Her stunning debut, M, (co-produced by Ulver, with collaborations from members of Mayhem, Nidingr and Arch Enemy), earned Myrkur “Best Hard Rock Album” at the 2015 Gaffa Awards, as well as “Band of the Year” and “Metal Album of the Year” at the High Voltage Awards. She was recognized by Steppeulven (Association of Danish Music Critics), and toured with iconic acts such as Behemoth and Opeth, and played Hellfest, Graspop and Wacken Open Air Festival. But after taking her music around the world, Myrkur returned to Denmark successful, yet drained.
“It was like I had too much of myself or something,” she remembers.
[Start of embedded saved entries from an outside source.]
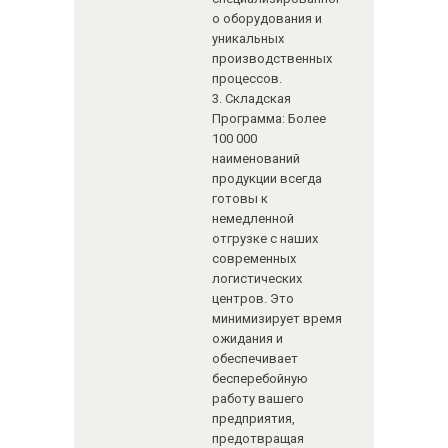
о оборудования и
уникальных
производственных
процессов.
3. Складская
Программа: Более
100 000
наименований
продукции всегда
готовы к
немедленной
отгрузке с наших
современных
логистических
центров. Это
минимизирует время
ожидания и
обеспечивает
бесперебойную
работу вашего
предприятия,
предотвращая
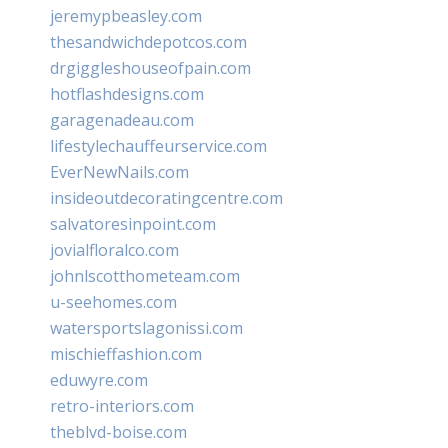
jeremypbeasley.com
thesandwichdepotcos.com
drgiggleshouseofpain.com
hotflashdesigns.com
garagenadeau.com
lifestylechauffeurservice.com
EverNewNails.com
insideoutdecoratingcentre.com
salvatoresinpoint.com
jovialfloralco.com
johnlscotthometeam.com
u-seehomes.com
watersportslagonissi.com
mischieffashion.com
eduwyre.com
retro-interiors.com
theblvd-boise.com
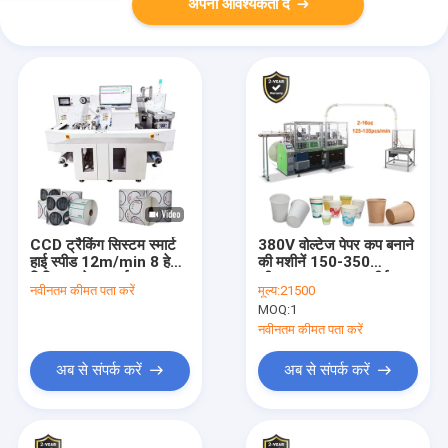
अपनी आवश्यकता दें
CCD ट्रैकिंग सिस्टम स्मार्ट
380V वोल्टेज पेपर कप बनाने
हाई स्पीड 12m/min 8 हेड्स
की मशीनें 150-350
डिजिटल लेबल डाई कटर
जीएसएम एकल/डबल पीई
नवीनतम कीमत पता करें
मूल्य:
21500
मल्टी-फंक्शनल लेबल स्टिकर
लेपित कागज के लिए
MOQ:
1
डाई कटिंग मशीन
नवीनतम कीमत पता करें
अब से संपर्क करें
अब से संपर्क करें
At home, Myrkur could barely stay awake. She soon found herself plagued by insufferable nightmares and sleep paralysis. “I was in one of the worst times of my life,” she recalls. “I was afraid to sleep.” Myrkur reluctantly lived in her subconscious. She tried all the things that would normally center her: being out in nature, swimming, sitting outside and carving some wood, but nothing changed.
“You know how they say that when you have been through trauma or abuse, you tend to recreate the situation in an attempt to take ownership of it?” she says. “I think I was doing that. I was trying to solve things [in my nightmares] that I could not solve in real life. Things I couldn’t run away from.”
Myrkur knew she had to start listening. She stopped trying to shove the nightmares away, and embraced them. She kept a notebook by her bed and documented everything from the recurring symbols, archetypes and animals that crawled around her head. She obsessed over Nordic fairy tales, mythology and folklore. She pulled meaning from Hans Christian Andersen’s Little Mermaid to verses from the Bible, and connected these stories to the spiritual solace she found outside her house. Once the songs started coming, they didn’t stop. Myrkur would bring a small, string instrument into the forest to write. “It’s very giving,” she says. “Your environment becomes part of the song, and the songwriting. I just love that. Nature changed this record.” She mastered the Swedish tradition of “kulning” (an ancient cow herding call). She was manic, writing any moment she was awake, expelling the subliminal material like an exorcism.
“This record is very connected to my true self, without an ego or persona,” Myrkur says. “I am interested in human spirit, when it goes beyond the layers. When I get to that place, I feel invincible.”
When it came time to record Mareridt, Bruun had cut more songs than she could count. Recorded between Copenhagen and Seattle with producer, Randall Dunn (Earth, Marissa Nadler, Sun O))), Boris), Mareridt is a rich juxtaposition of the dark and the light; the moon and the mother earth; the witch and the saint. The album progresses Myrkur’s visionary blend of metal with haunting melodies, dark folk passages, choral arrangements and horrific beauty. She implemented an array of instrumentation including violin, mandola, folk drums and nyckelharpa (an ancient Swedish key harp), as well as a collaboration with Chelsea Wolfe.
“I wanted to make an album that I always needed to exist but never did,” says Bruun. “So, I wrote it myself.”
Like a marriage of King Diamond’s ‘Them’ with Tchaikovsky’s ‘Swan Lake’, Mareridt is a carefully composed concept freed from genre. It flows between English and Danish, from guttural growls charged with testosterone, to emotive feminine hymns and kulning. The eleven-tracks sweep into one another like a soundtrack designed to guide the listener through emotional turmoil. One minute the songs are fighting back, the next lulling you to submission. Lyrically, Myrkur hatches open the folklore of her Nordic heritage, applying the ancient fables to her personal piety. Mareridt toys with juxtaposition and finds life between theoretical opposites. Triumphant, powerful and hypnotic, Mareridt is a sonic nightmare that you never want to escape.